The records:
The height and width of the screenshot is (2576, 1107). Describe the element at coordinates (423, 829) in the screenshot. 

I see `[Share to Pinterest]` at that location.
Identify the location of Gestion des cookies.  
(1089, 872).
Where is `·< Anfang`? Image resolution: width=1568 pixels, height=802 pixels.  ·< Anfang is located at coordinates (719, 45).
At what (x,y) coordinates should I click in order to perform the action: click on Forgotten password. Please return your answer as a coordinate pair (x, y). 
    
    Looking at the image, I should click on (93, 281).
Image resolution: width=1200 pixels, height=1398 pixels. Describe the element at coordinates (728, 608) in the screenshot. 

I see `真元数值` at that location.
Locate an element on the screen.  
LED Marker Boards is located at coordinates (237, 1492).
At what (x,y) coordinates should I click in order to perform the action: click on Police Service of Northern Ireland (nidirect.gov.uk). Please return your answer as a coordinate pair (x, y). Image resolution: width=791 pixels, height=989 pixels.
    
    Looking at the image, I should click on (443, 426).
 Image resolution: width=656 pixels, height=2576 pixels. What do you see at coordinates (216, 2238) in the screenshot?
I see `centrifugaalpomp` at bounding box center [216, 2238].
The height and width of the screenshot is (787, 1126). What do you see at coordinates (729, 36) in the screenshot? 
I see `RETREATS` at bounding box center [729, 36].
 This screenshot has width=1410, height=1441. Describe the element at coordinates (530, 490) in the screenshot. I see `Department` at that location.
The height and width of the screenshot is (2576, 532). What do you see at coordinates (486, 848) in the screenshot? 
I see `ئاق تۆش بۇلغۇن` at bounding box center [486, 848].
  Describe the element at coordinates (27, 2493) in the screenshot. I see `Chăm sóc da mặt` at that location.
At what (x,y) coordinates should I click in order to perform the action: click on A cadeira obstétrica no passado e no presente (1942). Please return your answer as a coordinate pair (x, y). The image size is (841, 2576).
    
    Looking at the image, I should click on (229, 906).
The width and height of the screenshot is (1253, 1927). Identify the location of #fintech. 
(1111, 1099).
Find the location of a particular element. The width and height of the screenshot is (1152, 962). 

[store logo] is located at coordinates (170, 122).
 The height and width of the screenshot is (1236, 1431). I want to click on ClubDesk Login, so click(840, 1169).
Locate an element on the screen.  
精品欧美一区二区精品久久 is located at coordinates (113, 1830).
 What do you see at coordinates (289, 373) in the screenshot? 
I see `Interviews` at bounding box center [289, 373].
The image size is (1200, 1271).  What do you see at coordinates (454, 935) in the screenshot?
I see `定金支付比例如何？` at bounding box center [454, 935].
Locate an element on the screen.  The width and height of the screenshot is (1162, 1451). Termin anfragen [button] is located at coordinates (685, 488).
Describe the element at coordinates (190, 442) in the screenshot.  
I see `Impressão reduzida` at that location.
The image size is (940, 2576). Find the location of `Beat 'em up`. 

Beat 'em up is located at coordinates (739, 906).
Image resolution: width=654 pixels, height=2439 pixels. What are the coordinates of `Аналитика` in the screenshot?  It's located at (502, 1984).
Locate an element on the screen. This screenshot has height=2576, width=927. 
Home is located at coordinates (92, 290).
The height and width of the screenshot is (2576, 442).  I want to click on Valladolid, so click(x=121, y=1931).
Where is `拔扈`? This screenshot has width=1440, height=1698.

Problem details: Give back the data above exactly, so that every line matches.

Solution to the problem:
The height and width of the screenshot is (2576, 1107). Describe the element at coordinates (423, 829) in the screenshot. 

I see `[Share to Pinterest]` at that location.
Identify the location of Gestion des cookies.  
(1089, 872).
Where is `·< Anfang`? Image resolution: width=1568 pixels, height=802 pixels.  ·< Anfang is located at coordinates (719, 45).
At what (x,y) coordinates should I click in order to perform the action: click on Forgotten password. Please return your answer as a coordinate pair (x, y). 
    
    Looking at the image, I should click on (93, 281).
Image resolution: width=1200 pixels, height=1398 pixels. Describe the element at coordinates (728, 608) in the screenshot. 

I see `真元数值` at that location.
Locate an element on the screen.  
LED Marker Boards is located at coordinates (237, 1492).
At what (x,y) coordinates should I click in order to perform the action: click on Police Service of Northern Ireland (nidirect.gov.uk). Please return your answer as a coordinate pair (x, y). Image resolution: width=791 pixels, height=989 pixels.
    
    Looking at the image, I should click on (443, 426).
 Image resolution: width=656 pixels, height=2576 pixels. What do you see at coordinates (216, 2238) in the screenshot?
I see `centrifugaalpomp` at bounding box center [216, 2238].
The height and width of the screenshot is (787, 1126). What do you see at coordinates (729, 36) in the screenshot? 
I see `RETREATS` at bounding box center [729, 36].
 This screenshot has width=1410, height=1441. Describe the element at coordinates (530, 490) in the screenshot. I see `Department` at that location.
The height and width of the screenshot is (2576, 532). What do you see at coordinates (486, 848) in the screenshot? 
I see `ئاق تۆش بۇلغۇن` at bounding box center [486, 848].
  Describe the element at coordinates (27, 2493) in the screenshot. I see `Chăm sóc da mặt` at that location.
At what (x,y) coordinates should I click in order to perform the action: click on A cadeira obstétrica no passado e no presente (1942). Please return your answer as a coordinate pair (x, y). The image size is (841, 2576).
    
    Looking at the image, I should click on (229, 906).
The width and height of the screenshot is (1253, 1927). Identify the location of #fintech. 
(1111, 1099).
Find the location of a particular element. The width and height of the screenshot is (1152, 962). 

[store logo] is located at coordinates (170, 122).
 The height and width of the screenshot is (1236, 1431). I want to click on ClubDesk Login, so click(840, 1169).
Locate an element on the screen.  
精品欧美一区二区精品久久 is located at coordinates (113, 1830).
 What do you see at coordinates (289, 373) in the screenshot? 
I see `Interviews` at bounding box center [289, 373].
The image size is (1200, 1271).  What do you see at coordinates (454, 935) in the screenshot?
I see `定金支付比例如何？` at bounding box center [454, 935].
Locate an element on the screen.  The width and height of the screenshot is (1162, 1451). Termin anfragen [button] is located at coordinates (685, 488).
Describe the element at coordinates (190, 442) in the screenshot.  
I see `Impressão reduzida` at that location.
The image size is (940, 2576). Find the location of `Beat 'em up`. 

Beat 'em up is located at coordinates (739, 906).
Image resolution: width=654 pixels, height=2439 pixels. What are the coordinates of `Аналитика` in the screenshot?  It's located at (502, 1984).
Locate an element on the screen. This screenshot has height=2576, width=927. 
Home is located at coordinates (92, 290).
The height and width of the screenshot is (2576, 442).  I want to click on Valladolid, so click(x=121, y=1931).
Where is `拔扈`? This screenshot has width=1440, height=1698.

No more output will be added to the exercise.